Anstand und Respekt

Eigentlich wollte ich nicht schon wieder etwas im Zusammenhang mit der AfD schreiben müssen. Doch wenn man sich mit dem politischen Tagesgeschehen befaßt, dann muß man eben auf Vorgänge reagieren, die das Tagesgeschehen prägen.

Heute, am 23. Januar 2019, fand im bayerischen Landtag die jährliche Gedenkfeier für die Opfer des Nationalsozialismus statt. Für alle Demokraten ist das ein Anlaß, in Ansehung des Terrors der Nazi-Diktatur zusammen zu stehen, der Opfer zu gedenken und je nach Weltbild Gott oder dem Schicksal dafür zu danken, daß uns heute von jener Zeit nicht nur der kalendarische Abstand, sondern Lichtjahre trennen, was die gesellschaftliche und politische Lage betrifft. Denn eher durchschritte das biblische Kamel jenes gleichnishafte Nadelöhr, als daß sich in Deutschland eine Weltanschauung wie der Nationalsozialismus noch einmal breit machen könnte. Leider kam es anders.

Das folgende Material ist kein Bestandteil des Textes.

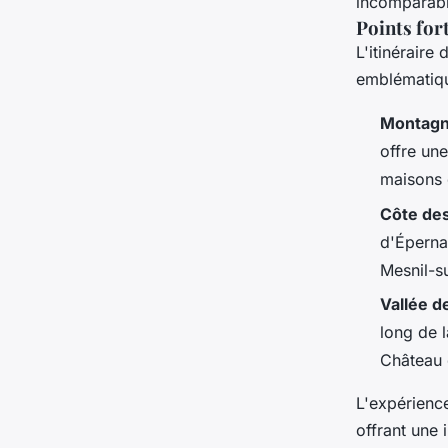
incomparabl
Points fort
L'itinérair
emblématiqu
Montagn
offre un
maisons 
Côte des
d'Éperna
Mesnil-s
Vallée d
long de l
Château 
L'expérienc
offrant une 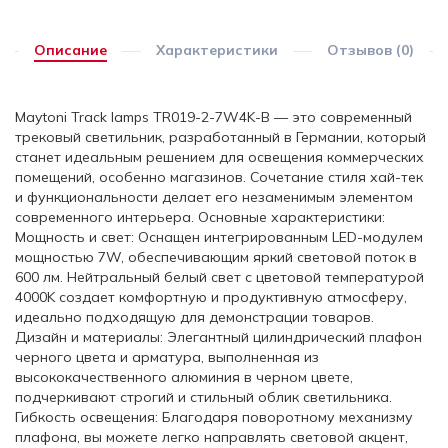
Описание
Характеристики
Отзывов (0)
Maytoni Track lamps TR019-2-7W4K-B — это современный
трековый светильник, разработанный в Германии, который
станет идеальным решением для освещения коммерческих
помещений, особенно магазинов. Сочетание стиля хай-тек
и функциональности делает его незаменимым элементом
современного интерьера. Основные характеристики:
Мощность и свет: Оснащен интегрированным LED-модулем
мощностью 7W, обеспечивающим яркий световой поток в
600 лм. Нейтральный белый свет с цветовой температурой
4000K создает комфортную и продуктивную атмосферу,
идеально подходящую для демонстрации товаров.
Дизайн и материалы: Элегантный цилиндрический плафон
черного цвета и арматура, выполненная из
высококачественного алюминия в черном цвете,
подчеркивают строгий и стильный облик светильника.
Гибкость освещения: Благодаря поворотному механизму
плафона, вы можете легко направлять световой акцент,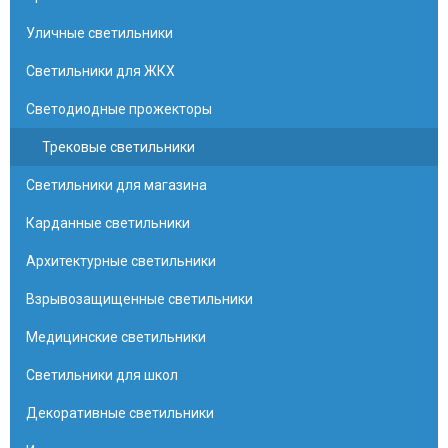
Уличные светильники
Светильники для ЖКХ
Светодиодные прожекторы
Трековые светильники
Светильники для магазина
Карданные светильники
Архитектурные светильники
Взрывозащищенные светильники
Медицинские светильники
Светильники для школ
Декоративные светильники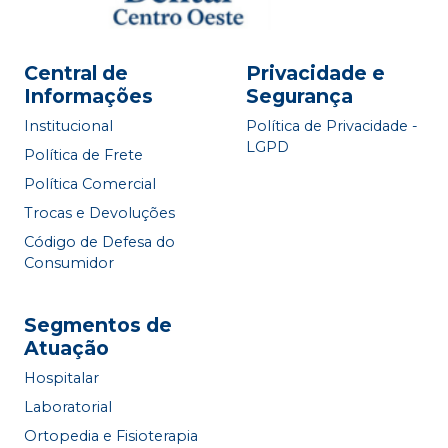
Central de
Privacidade e
Informações
Segurança
Institucional
Política de Privacidade -
LGPD
Política de Frete
Política Comercial
Trocas e Devoluções
Código de Defesa do
Consumidor
Segmentos de
Atuação
Hospitalar
Laboratorial
Ortopedia e Fisioterapia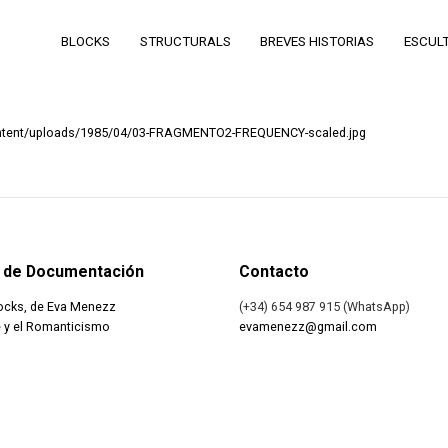
BLOCKS
STRUCTURALS
BREVES HISTORIAS
ESCUL
ntent/uploads/1985/04/03-FRAGMENTO2-FREQUENCY-scaled.jpg
 de Documentación
Contacto
ocks, de Eva Menezz
(+34) 654 987 915 (WhatsApp)
 y el Romanticismo
evamenezz@gmail.com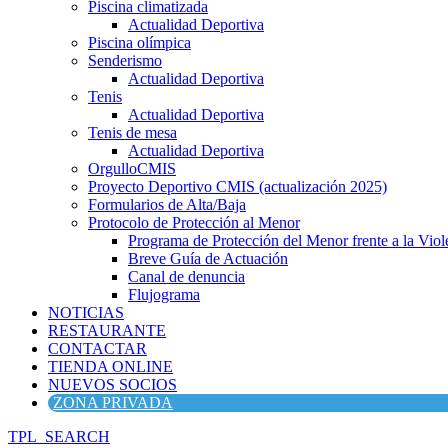
Piscina climatizada
Actualidad Deportiva
Piscina olímpica
Senderismo
Actualidad Deportiva
Tenis
Actualidad Deportiva
Tenis de mesa
Actualidad Deportiva
OrgulloCMIS
Proyecto Deportivo CMIS (actualización 2025)
Formularios de Alta/Baja
Protocolo de Protección al Menor
Programa de Protección del Menor frente a la Viole
Breve Guía de Actuación
Canal de denuncia
Flujograma
NOTICIAS
RESTAURANTE
CONTACTAR
TIENDA ONLINE
NUEVOS SOCIOS
ZONA PRIVADA
TPL_SEARCH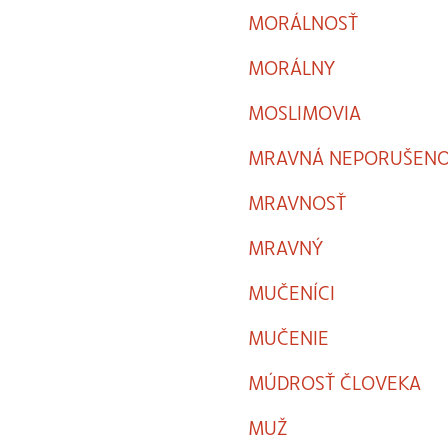
MORÁLNOSŤ
MORÁLNY
MOSLIMOVIA
MRAVNÁ NEPORUŠENOS
MRAVNOSŤ
MRAVNÝ
MUČENÍCI
MUČENIE
MÚDROSŤ ČLOVEKA
MUŽ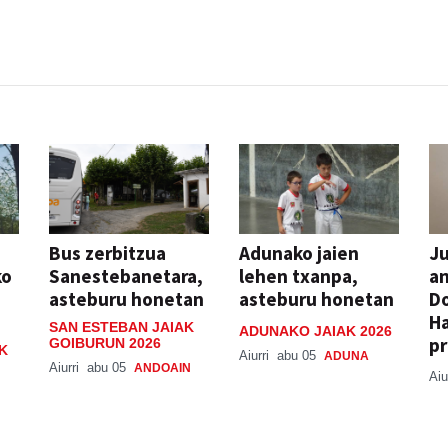
Bus zerbitzua
Adunako jaien
Ju
ko
Sanestebanetara,
lehen txanpa,
an
asteburu honetan
asteburu honetan
Do
H
SAN ESTEBAN JAIAK
ADUNAKO JAIAK 2026
pr
GOIBURUN 2026
K
Aiurri
abu 05
ADUNA
Aiurri
abu 05
ANDOAIN
Aiu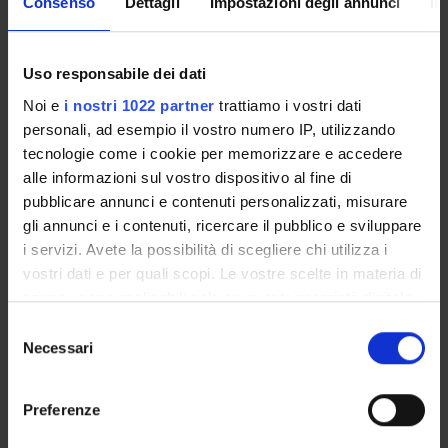
Consenso
Dettagli
Impostazioni degli annunci
In
Uso responsabile dei dati
ORGANIZZAZIONE
Noi e
i nostri 1022 partner
trattiamo i vostri dati
GOVERNANCE
personali, ad esempio il vostro numero IP, utilizzando
tecnologie come i cookie per memorizzare e accedere
COMMISSIONI
alle informazioni sul vostro dispositivo al fine di
pubblicare annunci e contenuti personalizzati, misurare
UFFICI E STRUTTURE DI SERVIZIO
gli annunci e i contenuti, ricercare il pubblico e sviluppare
i servizi. Avete la possibilità di scegliere chi utilizza i
SERVIZI DI SEGRETERIA STUDENTI
vostri dati e per quali scopi. Le vostre scelte in materia di
privacy sono applicabili solo su questa proprietà digitale
STRUTTURE DEL DIPARTIMENTO
in cui avete effettuato le vostre scelte. È possibile
Selezione
modificare o revocare il proprio consenso in qualsiasi
Necessari
LABORATORI DI RICERCA
del
momento dalla Dichiarazione sui cookie o facendo clic
consenso
sull'icona di attivazione della privacy.
CENTRI DI RICERCA
Preferenze
BIBLIOTECHE
Con il tuo consenso, vorremmo anche: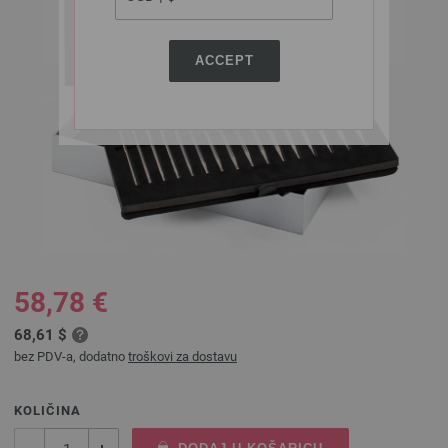
ACCEPT
58,78 €
68,61 $
bez PDV-a, dodatno
troškovi za dostavu
KOLIČINA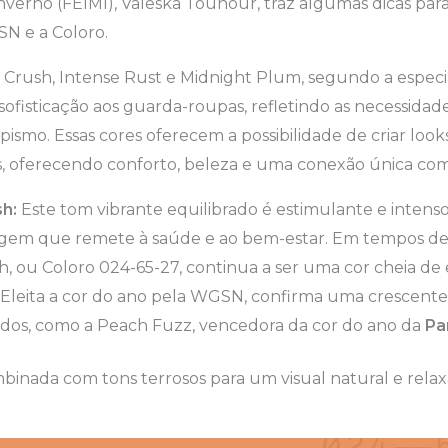
nverno (FEIMI), Valeska Tounour, traz algumas dicas par
N e a Coloro.
 Crush, Intense Rust e Midnight Plum, segundo a especi
 sofisticação aos guarda-roupas, refletindo as necessidad
apismo. Essas cores oferecem a possibilidade de criar lo
s, oferecendo conforto, beleza e uma conexão única com
h:
Este tom vibrante equilibrado é estimulante e intens
em que remete à saúde e ao bem-estar. Em tempos de 
h, ou Coloro 024-65-27, continua a ser uma cor cheia de
. Eleita a cor do ano pela WGSN, confirma uma crescent
ados, como a Peach Fuzz, vencedora da cor do ano da
Pa
binada com tons terrosos para um visual natural e relax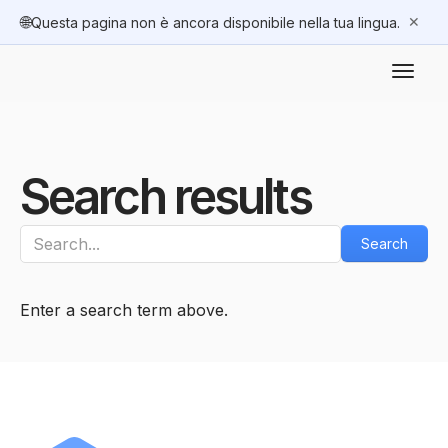
🌐
✕
Questa pagina non è ancora disponibile nella tua lingua.
Search results
Enter a search term above.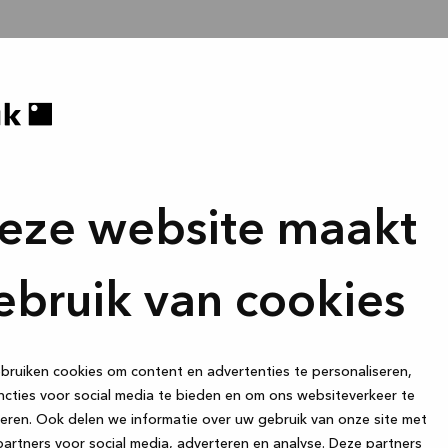
eze website maakt
ebruik van cookies
ruiken cookies om content en advertenties te personaliseren,
cties voor social media te bieden en om ons websiteverkeer te
eren. Ook delen we informatie over uw gebruik van onze site met
artners voor social media, adverteren en analyse. Deze partners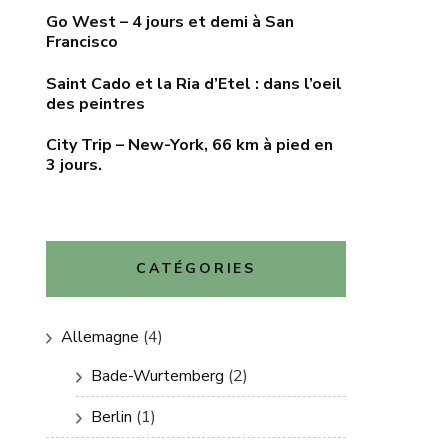
Go West – 4 jours et demi à San
Francisco
Saint Cado et la Ria d’Etel : dans l’oeil
des peintres
City Trip – New-York, 66 km à pied en
3 jours.
CATÉGORIES
Allemagne
(4)
Bade-Wurtemberg
(2)
Berlin
(1)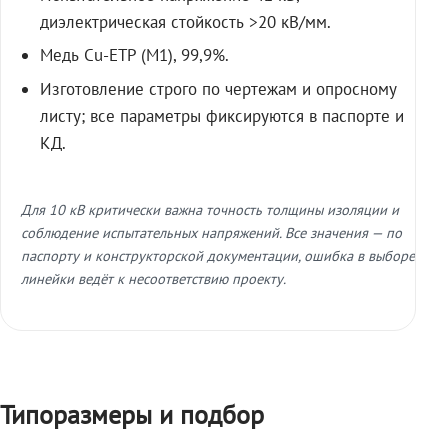
диэлектрическая стойкость >20 кВ/мм.
Медь Cu-ETP (M1), 99,9%.
Изготовление строго по чертежам и опросному
листу; все параметры фиксируются в паспорте и
КД.
Для 10 кВ критически важна точность толщины изоляции и
соблюдение испытательных напряжений. Все значения — по
паспорту и конструкторской документации, ошибка в выборе
линейки ведёт к несоответствию проекту.
Типоразмеры и подбор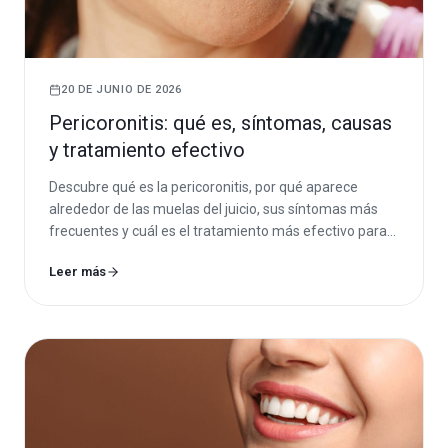
20 DE JUNIO DE 2026
Pericoronitis: qué es, síntomas, causas
y tratamiento efectivo
Descubre qué es la pericoronitis, por qué aparece
alrededor de las muelas del juicio, sus síntomas más
frecuentes y cuál es el tratamiento más efectivo para
aliviar el dolor y prevenir infecciones.
Leer más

Der bayerische Landtag hatte sich als Hauptrednerin der Gedenkveranstaltung die Präsidentin der israelitischen Kultusgemeinde München und Oberbayern, Frau Charlotte Knobloch, eingeladen. Frau Knobloch hielt es für richtig, die anwesenden Abgeordneten der AfD zu beleidigen. „Heute und hier ist eine Partei vertreten, die die Verbrechen der Nationalsozialisten verharmlost und enge Verbindungen ins rechtsextreme Milieu unterhält. Sie gründet ihre Politik auf Haß und Ausgrenzung und steht nicht nur für mich nicht auf dem Boden unserer Verfassung.“  

Die solchermaßen beleidigten Abgeordneten verließen dann mehrheitlich unter Protest den Plenarsaal. Der bayerische Ministerpräsident Markus Söder bezeichnete dieses Verhalten der Abgeordneten als respektlos. Das ist eine groteske Fehlbewertung des Vorganges. Tatsächlich hat es Frau Knobloch an Respekt vor den gewählten Abgeordneten fehlen lassen. Sie hat die Gedenkfeier für die Ermordeten zur Polemik gegen eine demokratische Partei mißbraucht. Inhaltlich ist ihre Aussage schlicht verleumderisch. Eine Verharmlosung der Verbrechen Hitlers und seiner Mordgesellen kann man in den Verlautbarungen der Partei nicht finden, noch weniger lassen sich die behaupteten Verbindungen ins rechtsextreme Milieu feststellen. Daß sie ihre Politik auf Hass und Ausgrenzung gründet, wie Frau Knobloch zu Unrecht meint, kann man mit einigem Wohlwollen noch unter die übliche parteipolitische Polemik rechnen, die von den meisten Medien leider kräftig geschürt wird. Die Beurteilung indessen, daß die AfD nicht auf dem Boden unserer Verfassung stehe, ist schlicht und einfach bodenlos. Woher die 86-jährige ehemalige Anwaltsgehilfin die juristische Kompetenz nimmt, eine solche verfassungsrechtliche Bewertung vorzunehmen, erschließt sich nicht. Somit muß angenommen werden, daß sie insoweit nur nachplappert, was andere, die es eigentlich besser wissen müßten, eben wider besseres Wissen öffentlich verbreiten.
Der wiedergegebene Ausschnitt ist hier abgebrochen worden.